The Pittsburgh Press (March 10, 1944)

8 soldiers held in Nazis’ escape

5 WACs accused of writing notes

Camp Hale, Colorado (UP) –
An investigation into the escape of two Nazi prisoners from the internment center here last month has resulted in the arrest of eight U.S. soldiers charged with aiding in the break and five members of the WACs accused of writing romantic notes to the enemy captives, Camp Hale officers revealed today.

Three of the soldiers have admitted the charges, Col. John Chase, commanding officer, reported, and three of the WACs have been court-martialed and sentenced to from four to six months’ confinement.

Soldiers named

Pvt. Theophil J. Leonhard of Stonewall, Texas; Pvt. Paul A. Kissman of Erie, Pennsylvania; Pvt. Eric B. Hotelling of Mountain Lakes, New Jersey, and Pvt. Friedrich W. Siering of Chicago were named in the escape plot by Pvt. Dale Maple of San Diego, California, who faces a court-martial for treason for his part in the break, Col. Chase reported.

Names of the other four soldiers were not revealed. They were said to be less seriously involved than the others and were held in confinement.

Three confess

Col. Chase said that Leonhard, Kissman and Siering had admitted their part in the conspiracy, but Hotelling had denied the accusations.

Sgt.

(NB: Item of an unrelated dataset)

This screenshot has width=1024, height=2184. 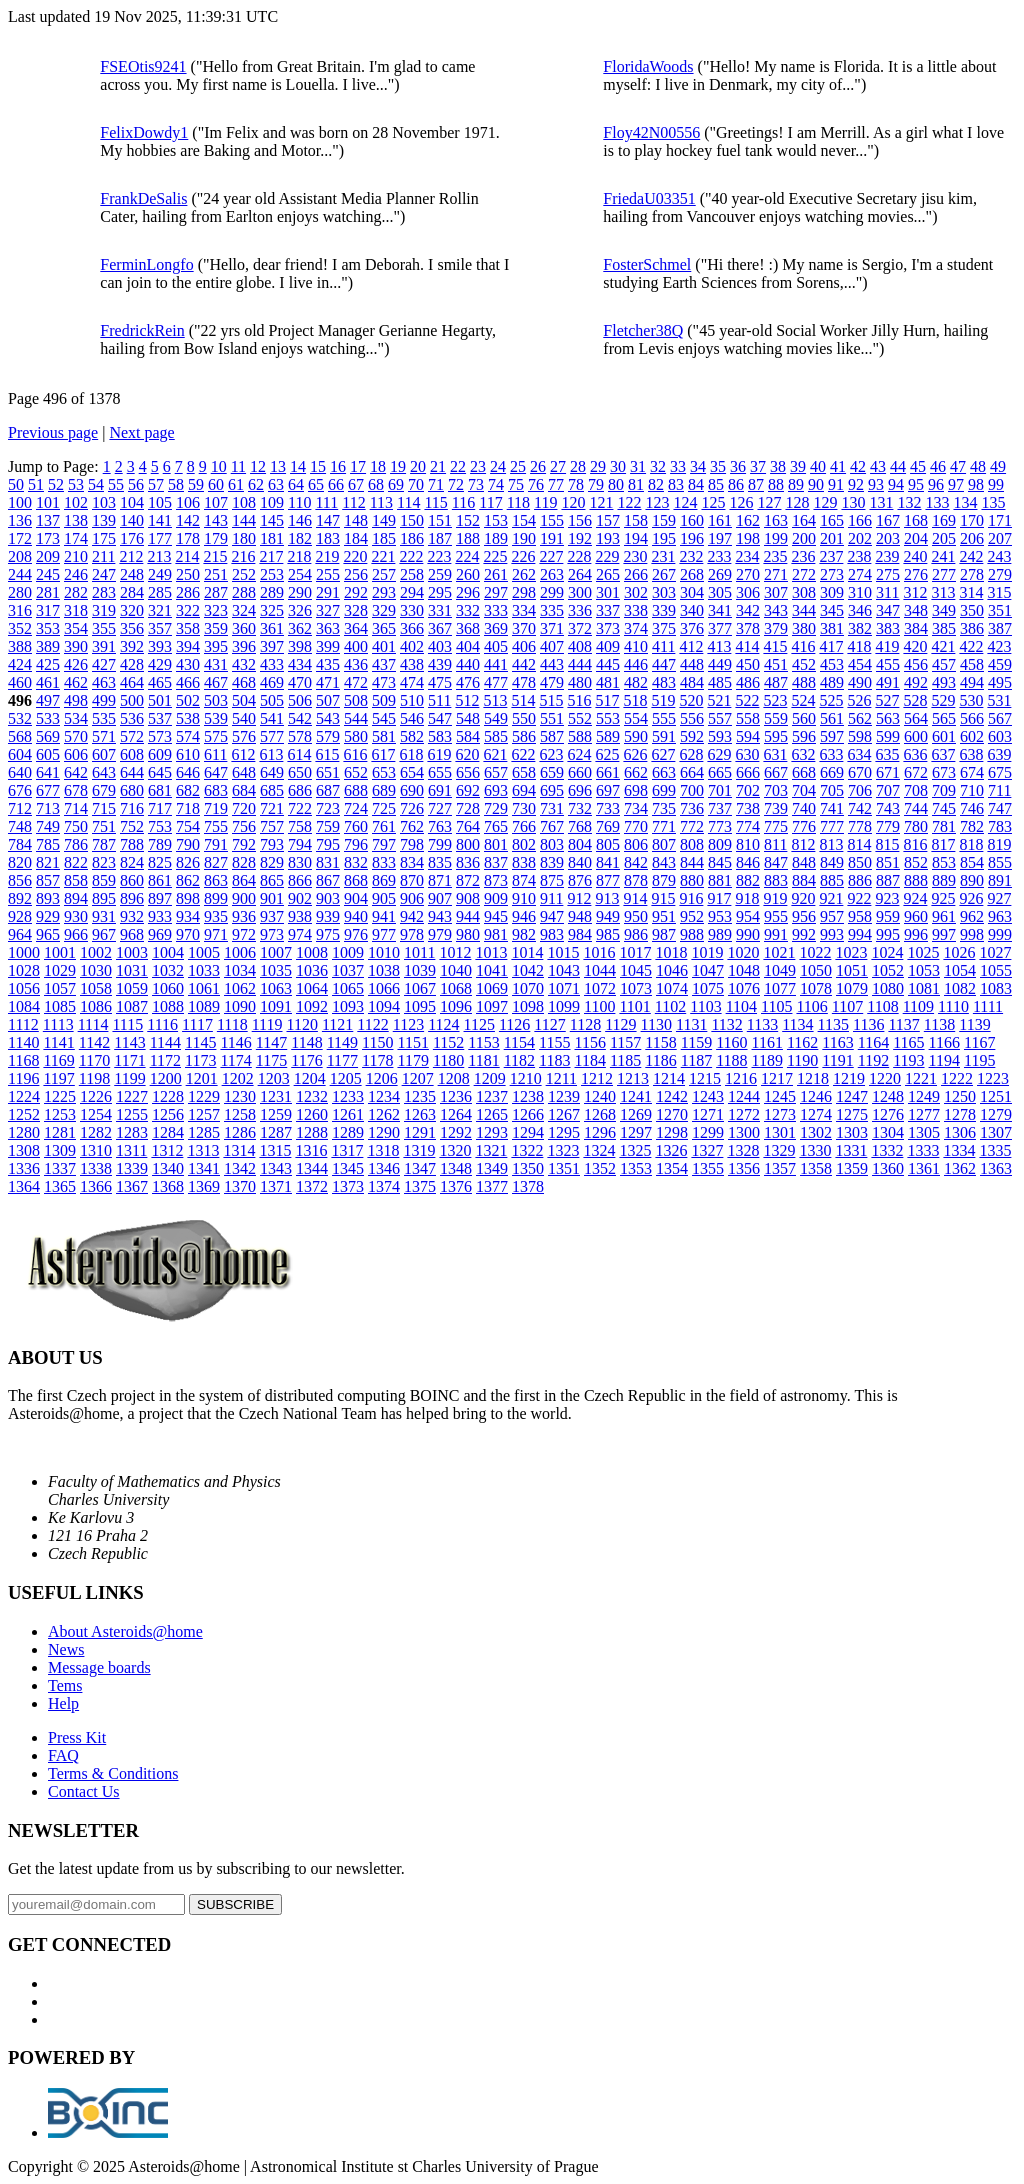 What do you see at coordinates (578, 466) in the screenshot?
I see `28` at bounding box center [578, 466].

Guido Gundisch of Milwaukee was also placed in confinement on charges of trafficking commercially with the Germans, Col. Chase said. He will be tried by a court-martial but not in connection with the escape.

The WACs convicted of writing notes to the prisoners were listed as Pvt. Frances H. Bundorf of Birmingham, Alabama; Pvt. Florence C. Pechon of New Orleans, and Pvt. Marguerite L. Franklin of Oakland, California. All pleaded guilty. The remaining two WACs, who were not identified, will be tried soon.

Cases not linked

An investigation indicated that the indiscretion of the five in exchanging notes with the prisoners had no connection with the soldiers involved in the escape, officers said.

The report on the investigation at the camp was made public last night, two days after discovery of stills used for the manufacture of brandy in the prisoners’ quarters.

It was also recalled that most of the prisoners were moved here from an internment center at Trinidad, Colorado, where a few months ago, they were reportedly involved with Japanese girls working in nearby fields.

The investigation at the internment center high in the Colorado mountains was touched off by the escape of two former members of Rommel’s Afrika Korps.

The two prisoners and Maple were captured by Mexican authorities just south of the border and were turned over to U.S. officers.

Maple, a graduate of Harvard University, is held by the 7th Service Command pending his court-martial. He is the first American soldier to be charged with treason in this war.